- Required action
Only one stretch of the data is wanted: the line containing "The flavors are", the line containing "the great meal", and every line between them, copied exactly.

- Exercise inputs
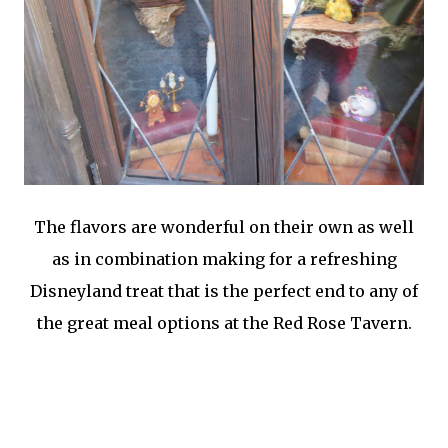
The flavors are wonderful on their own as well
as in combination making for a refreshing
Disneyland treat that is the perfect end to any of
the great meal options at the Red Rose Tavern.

--

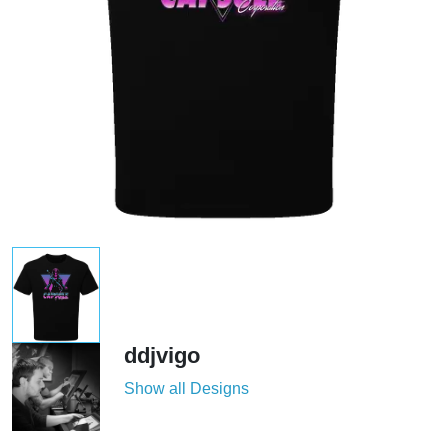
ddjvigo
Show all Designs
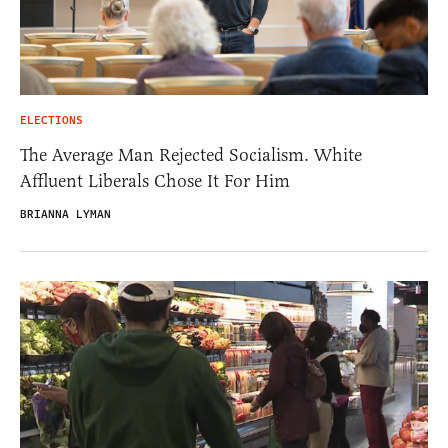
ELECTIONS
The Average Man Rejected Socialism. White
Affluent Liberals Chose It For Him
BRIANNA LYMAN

---

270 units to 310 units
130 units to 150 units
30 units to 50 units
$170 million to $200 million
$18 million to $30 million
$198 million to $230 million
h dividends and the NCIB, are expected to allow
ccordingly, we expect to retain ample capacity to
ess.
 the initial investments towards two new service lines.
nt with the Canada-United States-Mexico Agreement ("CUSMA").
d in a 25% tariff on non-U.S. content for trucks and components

- Solution for this task
The flavors are wonderful on their own as well
as in combination making for a refreshing
Disneyland treat that is the perfect end to any of
the great meal options at the Red Rose Tavern.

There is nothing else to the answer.